**Excerpted data**.
*** Begin section ***
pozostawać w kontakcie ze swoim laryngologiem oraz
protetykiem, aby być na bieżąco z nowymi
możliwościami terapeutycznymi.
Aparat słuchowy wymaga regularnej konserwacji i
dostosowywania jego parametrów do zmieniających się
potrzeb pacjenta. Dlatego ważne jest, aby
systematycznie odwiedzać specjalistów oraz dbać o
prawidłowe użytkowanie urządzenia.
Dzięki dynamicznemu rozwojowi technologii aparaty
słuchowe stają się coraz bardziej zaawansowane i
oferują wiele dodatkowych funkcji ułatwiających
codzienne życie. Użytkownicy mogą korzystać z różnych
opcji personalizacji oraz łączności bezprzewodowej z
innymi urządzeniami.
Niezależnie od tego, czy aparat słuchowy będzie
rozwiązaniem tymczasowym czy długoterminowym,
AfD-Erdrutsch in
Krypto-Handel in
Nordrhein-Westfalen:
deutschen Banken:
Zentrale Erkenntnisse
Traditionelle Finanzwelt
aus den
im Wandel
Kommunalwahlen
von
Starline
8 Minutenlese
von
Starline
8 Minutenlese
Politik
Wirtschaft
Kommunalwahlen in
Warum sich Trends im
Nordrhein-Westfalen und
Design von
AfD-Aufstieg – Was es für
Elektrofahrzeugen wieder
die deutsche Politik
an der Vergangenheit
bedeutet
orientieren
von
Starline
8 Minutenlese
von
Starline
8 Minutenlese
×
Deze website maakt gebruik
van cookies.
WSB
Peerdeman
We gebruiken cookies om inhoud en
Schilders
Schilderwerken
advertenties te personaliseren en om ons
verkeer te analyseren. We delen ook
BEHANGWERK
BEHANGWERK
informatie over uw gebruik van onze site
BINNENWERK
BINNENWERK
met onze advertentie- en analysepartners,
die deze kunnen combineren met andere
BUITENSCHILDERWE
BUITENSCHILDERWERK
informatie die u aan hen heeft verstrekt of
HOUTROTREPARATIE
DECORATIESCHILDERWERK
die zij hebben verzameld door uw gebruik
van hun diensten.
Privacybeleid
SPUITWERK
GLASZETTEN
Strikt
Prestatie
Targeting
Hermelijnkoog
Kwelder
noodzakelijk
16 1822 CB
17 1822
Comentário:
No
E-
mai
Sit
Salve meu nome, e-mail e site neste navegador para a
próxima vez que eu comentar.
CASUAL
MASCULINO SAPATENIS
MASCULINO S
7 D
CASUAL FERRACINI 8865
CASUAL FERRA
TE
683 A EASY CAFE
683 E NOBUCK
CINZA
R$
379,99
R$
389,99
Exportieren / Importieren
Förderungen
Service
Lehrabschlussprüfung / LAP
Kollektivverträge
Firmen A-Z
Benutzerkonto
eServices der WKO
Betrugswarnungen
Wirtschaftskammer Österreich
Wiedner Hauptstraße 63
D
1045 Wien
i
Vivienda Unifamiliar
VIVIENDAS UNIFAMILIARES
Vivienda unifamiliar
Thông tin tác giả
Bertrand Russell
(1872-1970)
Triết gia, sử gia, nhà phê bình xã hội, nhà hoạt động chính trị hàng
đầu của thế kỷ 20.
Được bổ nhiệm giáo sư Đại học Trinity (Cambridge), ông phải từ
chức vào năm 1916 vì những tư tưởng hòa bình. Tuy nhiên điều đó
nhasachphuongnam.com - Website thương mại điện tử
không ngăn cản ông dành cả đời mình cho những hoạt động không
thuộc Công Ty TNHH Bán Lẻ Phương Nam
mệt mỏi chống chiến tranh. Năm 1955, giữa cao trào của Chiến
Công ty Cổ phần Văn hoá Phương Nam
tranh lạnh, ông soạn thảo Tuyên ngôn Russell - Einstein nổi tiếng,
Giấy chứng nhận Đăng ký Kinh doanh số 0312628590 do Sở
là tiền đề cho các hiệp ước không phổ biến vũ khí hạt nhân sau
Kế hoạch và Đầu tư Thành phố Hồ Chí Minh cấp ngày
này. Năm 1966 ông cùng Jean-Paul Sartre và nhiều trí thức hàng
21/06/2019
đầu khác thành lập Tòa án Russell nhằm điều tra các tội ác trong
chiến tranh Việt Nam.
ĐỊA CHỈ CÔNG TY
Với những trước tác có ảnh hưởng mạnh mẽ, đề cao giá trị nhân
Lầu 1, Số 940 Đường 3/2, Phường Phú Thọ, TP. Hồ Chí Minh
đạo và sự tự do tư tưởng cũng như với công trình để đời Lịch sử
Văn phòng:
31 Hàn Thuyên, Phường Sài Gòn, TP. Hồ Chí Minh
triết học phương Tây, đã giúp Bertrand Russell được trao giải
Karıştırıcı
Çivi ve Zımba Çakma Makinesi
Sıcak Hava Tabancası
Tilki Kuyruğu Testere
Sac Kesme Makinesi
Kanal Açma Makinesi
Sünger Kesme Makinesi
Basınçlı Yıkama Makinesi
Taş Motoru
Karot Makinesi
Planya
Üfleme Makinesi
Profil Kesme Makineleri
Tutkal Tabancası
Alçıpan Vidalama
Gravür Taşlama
*** End section ***
All entries are to be reproduced verbatim, with none omitted.

**Task solution**.
pozostawać w kontakcie ze swoim laryngologiem oraz
protetykiem, aby być na bieżąco z nowymi
możliwościami terapeutycznymi.
Aparat słuchowy wymaga regularnej konserwacji i
dostosowywania jego parametrów do zmieniających się
potrzeb pacjenta. Dlatego ważne jest, aby
systematycznie odwiedzać specjalistów oraz dbać o
prawidłowe użytkowanie urządzenia.
Dzięki dynamicznemu rozwojowi technologii aparaty
słuchowe stają się coraz bardziej zaawansowane i
oferują wiele dodatkowych funkcji ułatwiających
codzienne życie. Użytkownicy mogą korzystać z różnych
opcji personalizacji oraz łączności bezprzewodowej z
innymi urządzeniami.
Niezależnie od tego, czy aparat słuchowy będzie
rozwiązaniem tymczasowym czy długoterminowym,
AfD-Erdrutsch in
Krypto-Handel in
Nordrhein-Westfalen:
deutschen Banken:
Zentrale Erkenntnisse
Traditionelle Finanzwelt
aus den
im Wandel
Kommunalwahlen
von
Starline
8 Minutenlese
von
Starline
8 Minutenlese
Politik
Wirtschaft
Kommunalwahlen in
Warum sich Trends im
Nordrhein-Westfalen und
Design von
AfD-Aufstieg – Was es für
Elektrofahrzeugen wieder
die deutsche Politik
an der Vergangenheit
bedeutet
orientieren
von
Starline
8 Minutenlese
von
Starline
8 Minutenlese
×
Deze website maakt gebruik
van cookies.
WSB
Peerdeman
We gebruiken cookies om inhoud en
Schilders
Schilderwerken
advertenties te personaliseren en om ons
verkeer te analyseren. We delen ook
BEHANGWERK
BEHANGWERK
informatie over uw gebruik van onze site
BINNENWERK
BINNENWERK
met onze advertentie- en analysepartners,
die deze kunnen combineren met andere
BUITENSCHILDERWE
BUITENSCHILDERWERK
informatie die u aan hen heeft verstrekt of
HOUTROTREPARATIE
DECORATIESCHILDERWERK
die zij hebben verzameld door uw gebruik
van hun diensten.
Privacybeleid
SPUITWERK
GLASZETTEN
Strikt
Prestatie
Targeting
Hermelijnkoog
Kwelder
noodzakelijk
16 1822 CB
17 1822
Comentário:
No
E-
mai
Sit
Salve meu nome, e-mail e site neste navegador para a
próxima vez que eu comentar.
CASUAL
MASCULINO SAPATENIS
MASCULINO S
7 D
CASUAL FERRACINI 8865
CASUAL FERRA
TE
683 A EASY CAFE
683 E NOBUCK
CINZA
R$
379,99
R$
389,99
Exportieren / Importieren
Förderungen
Service
Lehrabschlussprüfung / LAP
Kollektivverträge
Firmen A-Z
Benutzerkonto
eServices der WKO
Betrugswarnungen
Wirtschaftskammer Österreich
Wiedner Hauptstraße 63
D
1045 Wien
i
Vivienda Unifamiliar
VIVIENDAS UNIFAMILIARES
Vivienda unifamiliar
Thông tin tác giả
Bertrand Russell
(1872-1970)
Triết gia, sử gia, nhà phê bình xã hội, nhà hoạt động chính trị hàng
đầu của thế kỷ 20.
Được bổ nhiệm giáo sư Đại học Trinity (Cambridge), ông phải từ
chức vào năm 1916 vì những tư tưởng hòa bình. Tuy nhiên điều đó
nhasachphuongnam.com - Website thương mại điện tử
không ngăn cản ông dành cả đời mình cho những hoạt động không
thuộc Công Ty TNHH Bán Lẻ Phương Nam
mệt mỏi chống chiến tranh. Năm 1955, giữa cao trào của Chiến
Công ty Cổ phần Văn hoá Phương Nam
tranh lạnh, ông soạn thảo Tuyên ngôn Russell - Einstein nổi tiếng,
Giấy chứng nhận Đăng ký Kinh doanh số 0312628590 do Sở
là tiền đề cho các hiệp ước không phổ biến vũ khí hạt nhân sau
Kế hoạch và Đầu tư Thành phố Hồ Chí Minh cấp ngày
này. Năm 1966 ông cùng Jean-Paul Sartre và nhiều trí thức hàng
21/06/2019
đầu khác thành lập Tòa án Russell nhằm điều tra các tội ác trong
chiến tranh Việt Nam.
ĐỊA CHỈ CÔNG TY
Với những trước tác có ảnh hưởng mạnh mẽ, đề cao giá trị nhân
Lầu 1, Số 940 Đường 3/2, Phường Phú Thọ, TP. Hồ Chí Minh
đạo và sự tự do tư tưởng cũng như với công trình để đời Lịch sử
Văn phòng:
31 Hàn Thuyên, Phường Sài Gòn, TP. Hồ Chí Minh
triết học phương Tây, đã giúp Bertrand Russell được trao giải
Karıştırıcı
Çivi ve Zımba Çakma Makinesi
Sıcak Hava Tabancası
Tilki Kuyruğu Testere
Sac Kesme Makinesi
Kanal Açma Makinesi
Sünger Kesme Makinesi
Basınçlı Yıkama Makinesi
Taş Motoru
Karot Makinesi
Planya
Üfleme Makinesi
Profil Kesme Makineleri
Tutkal Tabancası
Alçıpan Vidalama
Gravür Taşlama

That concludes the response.